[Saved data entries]
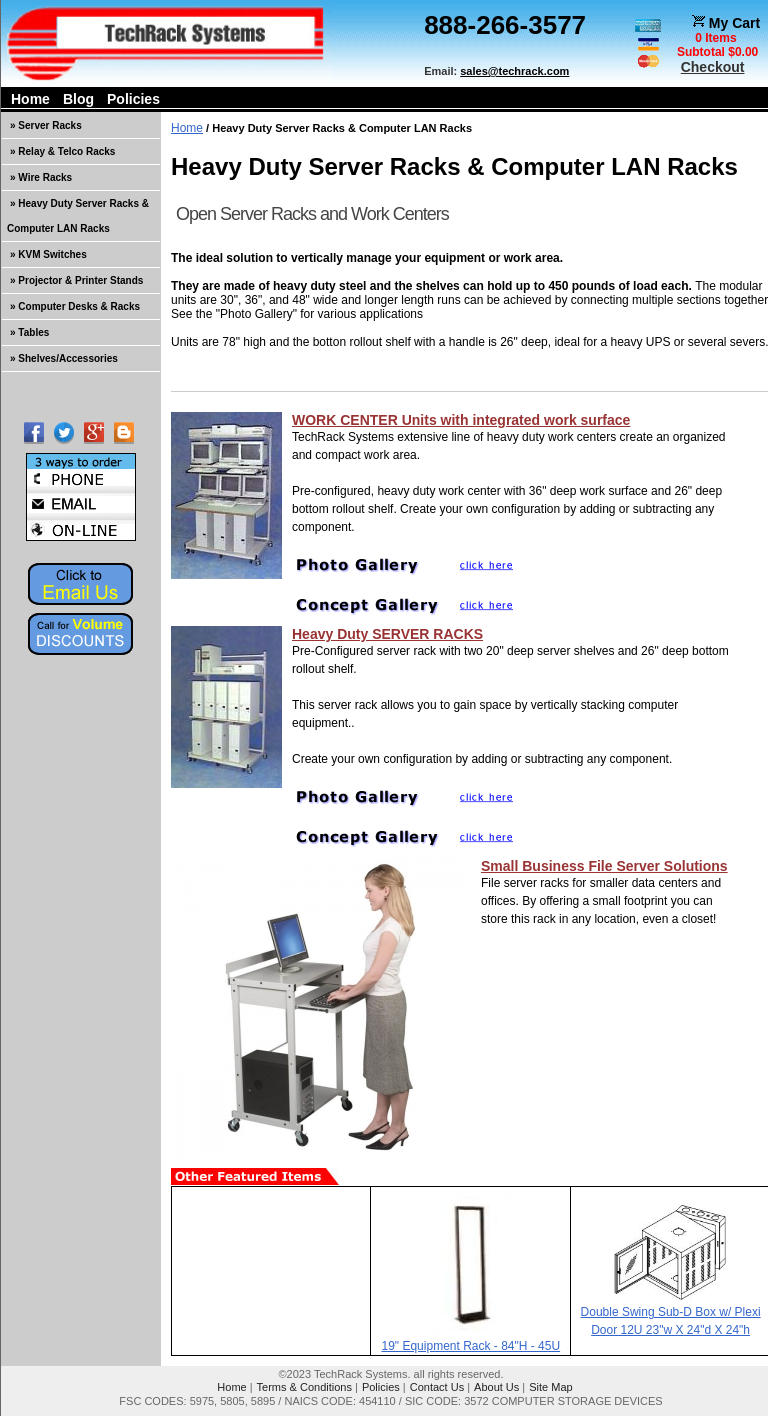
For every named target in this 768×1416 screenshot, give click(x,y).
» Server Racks (46, 125)
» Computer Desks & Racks (75, 306)
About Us (496, 1387)
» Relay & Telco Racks (62, 151)
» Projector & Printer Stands (76, 280)
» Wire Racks (41, 177)
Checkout (713, 67)
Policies (133, 99)
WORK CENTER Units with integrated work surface (461, 420)
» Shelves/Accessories (64, 358)
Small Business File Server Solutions (604, 866)
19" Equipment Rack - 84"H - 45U (471, 1346)
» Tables (29, 332)
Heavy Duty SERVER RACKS (387, 634)
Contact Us (437, 1387)
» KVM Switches (48, 254)
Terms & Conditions (304, 1387)
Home (30, 99)
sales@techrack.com (514, 71)
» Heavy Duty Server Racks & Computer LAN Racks (78, 216)
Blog (78, 99)
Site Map (550, 1387)
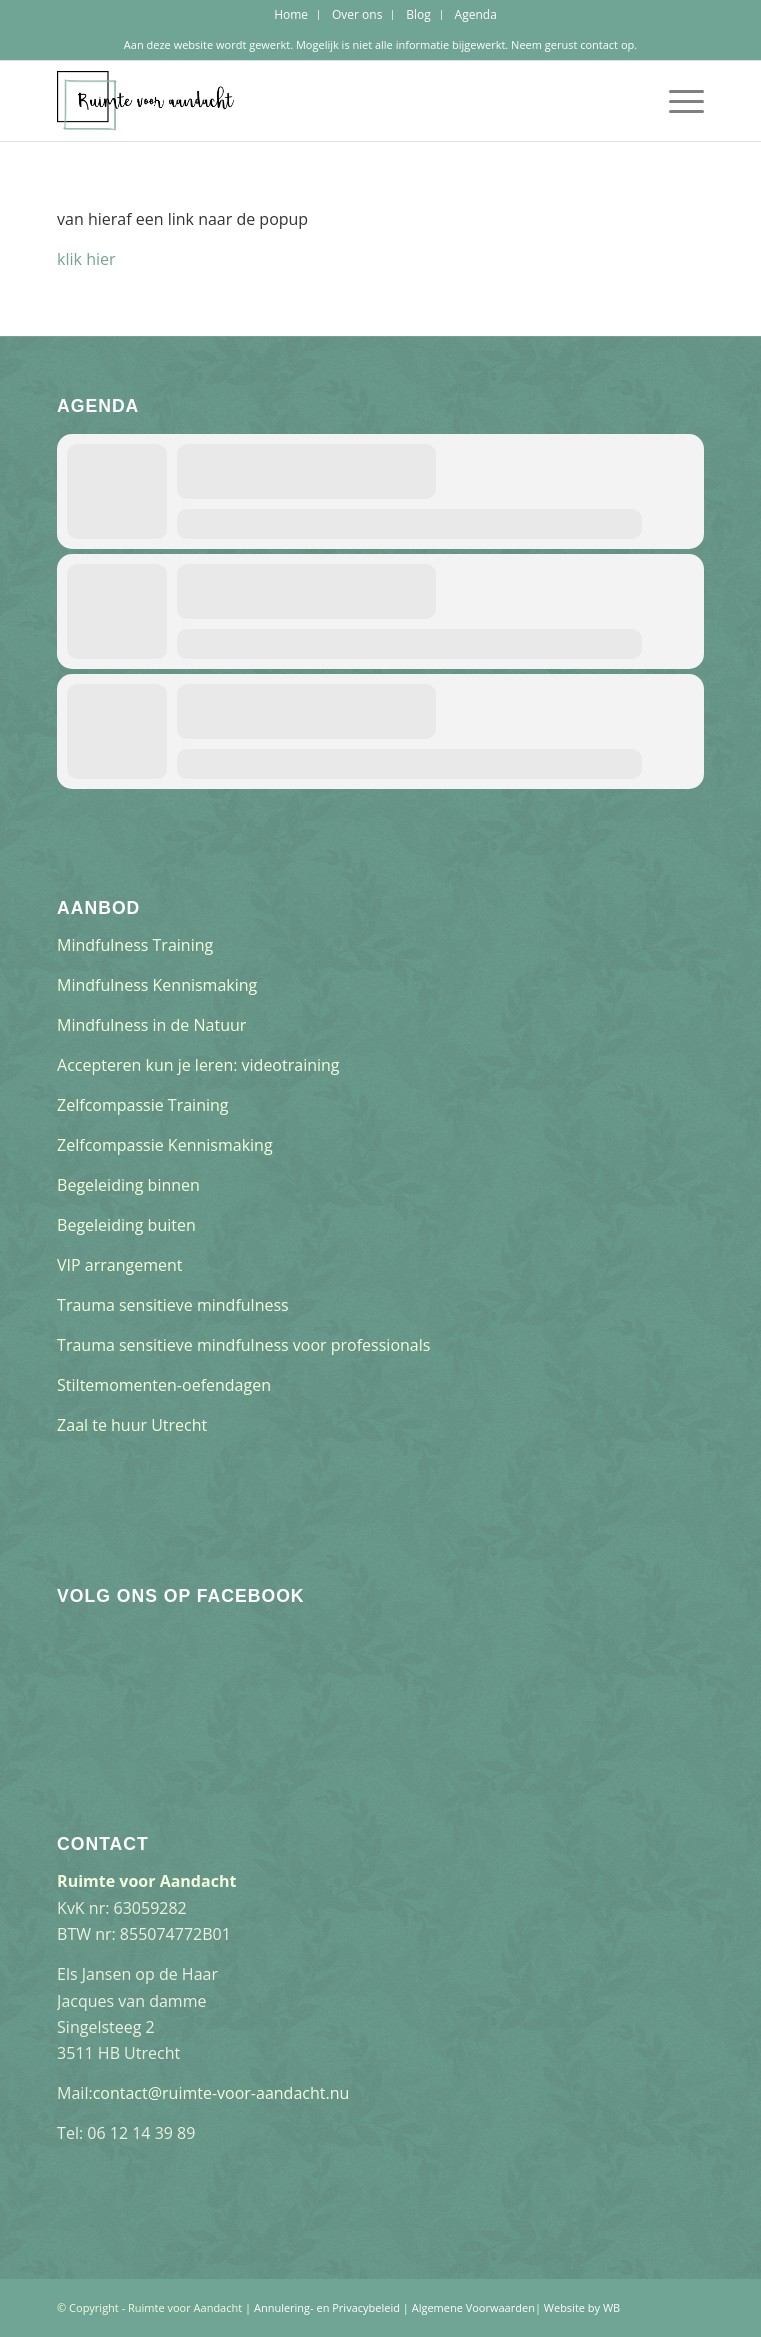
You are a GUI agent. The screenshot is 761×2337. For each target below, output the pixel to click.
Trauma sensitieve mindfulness (173, 1305)
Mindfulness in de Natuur (151, 1025)
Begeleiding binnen (128, 1185)
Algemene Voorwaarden (473, 2307)
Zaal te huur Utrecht (132, 1425)
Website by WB (582, 2307)
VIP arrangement (119, 1265)
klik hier (86, 259)
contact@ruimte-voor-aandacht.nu (221, 2093)
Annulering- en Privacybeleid (327, 2307)
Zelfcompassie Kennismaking (165, 1145)
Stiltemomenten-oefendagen (164, 1385)
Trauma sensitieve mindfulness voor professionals (243, 1345)
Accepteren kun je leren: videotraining (198, 1065)
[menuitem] (291, 15)
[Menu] (676, 101)
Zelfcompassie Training (142, 1105)
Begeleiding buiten (126, 1225)
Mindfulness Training (135, 945)
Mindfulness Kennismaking (157, 985)
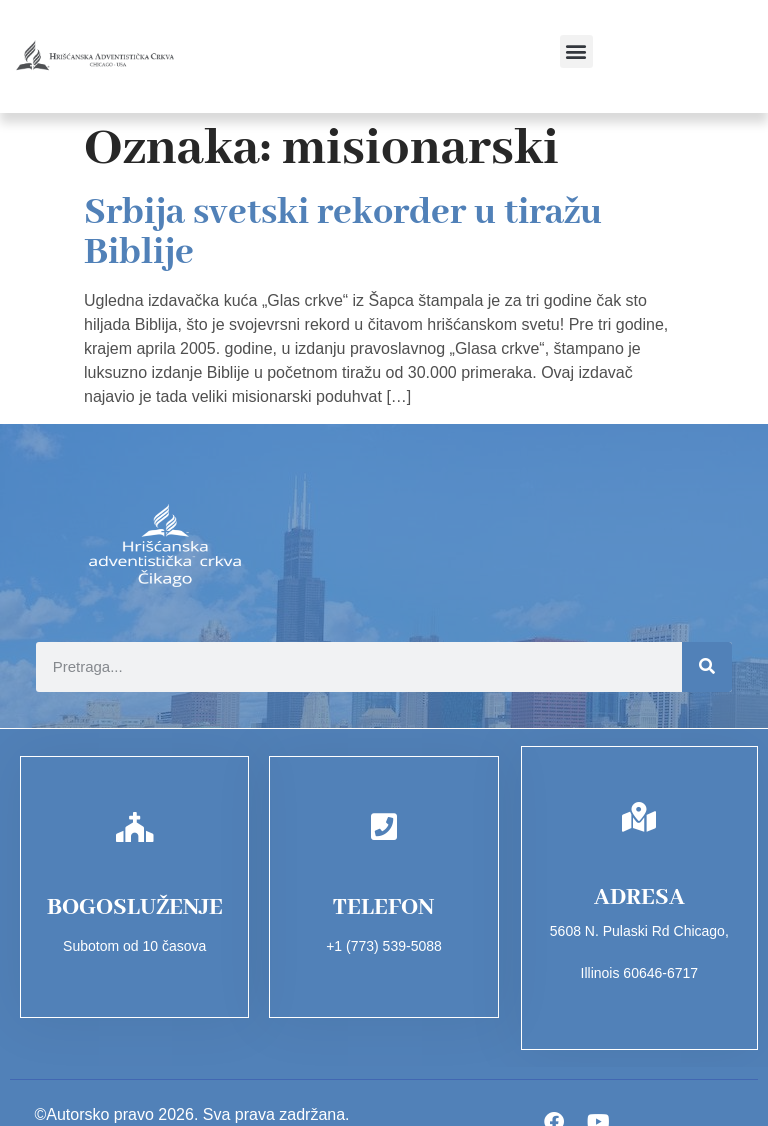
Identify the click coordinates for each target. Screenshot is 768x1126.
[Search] (707, 667)
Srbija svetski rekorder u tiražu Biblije (343, 233)
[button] (576, 51)
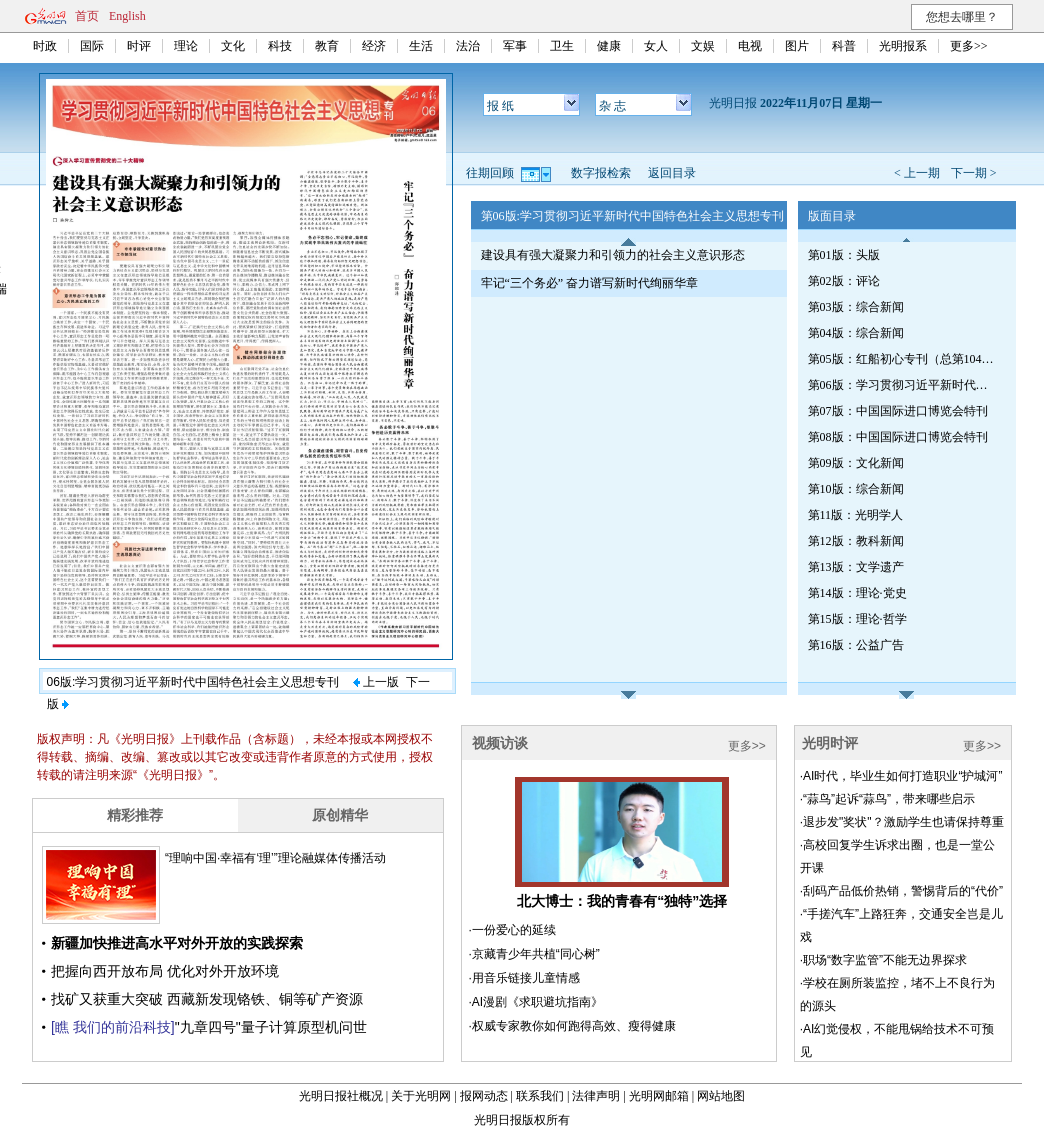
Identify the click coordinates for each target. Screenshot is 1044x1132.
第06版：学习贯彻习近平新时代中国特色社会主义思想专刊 (903, 385)
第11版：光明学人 (856, 515)
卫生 (562, 46)
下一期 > (974, 173)
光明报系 (903, 46)
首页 (87, 16)
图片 (797, 46)
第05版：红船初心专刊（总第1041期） (903, 359)
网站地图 (721, 1096)
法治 (468, 46)
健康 (609, 46)
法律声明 (596, 1096)
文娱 (703, 46)
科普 (844, 46)
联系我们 (540, 1096)
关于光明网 (421, 1096)
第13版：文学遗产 (856, 567)
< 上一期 (917, 173)
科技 (280, 46)
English (127, 16)
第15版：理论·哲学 (857, 619)
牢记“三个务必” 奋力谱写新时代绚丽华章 (590, 283)
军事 (515, 46)
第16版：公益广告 (856, 645)
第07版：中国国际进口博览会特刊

*Activity*. An exact retyping of the entries, without images, is the required answer.

*Solved exercise*.
For every named target in this 768×1416 screenshot, give click(x,y).
» Server Racks (46, 125)
» Computer Desks & Racks (75, 306)
About Us (496, 1387)
» Relay & Telco Racks (62, 151)
» Projector & Printer Stands (76, 280)
» Wire Racks (41, 177)
Checkout (713, 67)
Policies (133, 99)
WORK CENTER Units with integrated work surface (461, 420)
» Shelves/Accessories (64, 358)
Small Business File Server Solutions (604, 866)
19" Equipment Rack - 84"H - 45U (471, 1346)
» Tables (29, 332)
Heavy Duty SERVER RACKS (387, 634)
Contact Us (437, 1387)
» KVM Switches (48, 254)
Terms & Conditions (304, 1387)
Home (30, 99)
sales@techrack.com (514, 71)
» Heavy Duty Server Racks & Computer LAN Racks (78, 216)
Blog (78, 99)
Site Map (550, 1387)
You are a GUI agent. The screenshot is 761×2337. For each target below, output the pixel to click.
Trauma sensitieve mindfulness (173, 1305)
Mindfulness in de Natuur (151, 1025)
Begeleiding binnen (128, 1185)
Algemene Voorwaarden (473, 2307)
Zaal te huur Utrecht (132, 1425)
Website by WB (582, 2307)
VIP arrangement (119, 1265)
klik hier (86, 259)
contact@ruimte-voor-aandacht.nu (221, 2093)
Annulering- en Privacybeleid (327, 2307)
Zelfcompassie Kennismaking (165, 1145)
Stiltemomenten-oefendagen (164, 1385)
Trauma sensitieve mindfulness voor professionals (243, 1345)
Accepteren kun je leren: videotraining (198, 1065)
[menuitem] (291, 15)
[Menu] (676, 101)
Zelfcompassie Training (142, 1105)
Begeleiding buiten (126, 1225)
Mindfulness Training (135, 945)
Mindfulness Kennismaking (157, 985)
Identify the click coordinates for each target. Screenshot is 768x1126.
[Search] (707, 667)
Srbija svetski rekorder u tiražu Biblije (343, 233)
[button] (576, 51)
Identify the click coordinates for each target. Screenshot is 1044x1132.
第06版：学习贯彻习近平新时代中国特色社会主义思想专刊 (903, 385)
第11版：光明学人 (856, 515)
卫生 (562, 46)
下一期 > (974, 173)
光明报系 (903, 46)
首页 (87, 16)
图片 (797, 46)
第05版：红船初心专刊（总第1041期） (903, 359)
网站地图 (721, 1096)
法治 (468, 46)
健康 (609, 46)
法律声明 (596, 1096)
文娱 (703, 46)
科普 (844, 46)
联系我们 (540, 1096)
关于光明网 (421, 1096)
第13版：文学遗产 (856, 567)
< 上一期 (917, 173)
科技 (280, 46)
English (127, 16)
第15版：理论·哲学 (857, 619)
牢记“三个务必” 奋力谱写新时代绚丽华章 (590, 283)
军事 (515, 46)
第16版：公益广告 (856, 645)
第07版：中国国际进口博览会特刊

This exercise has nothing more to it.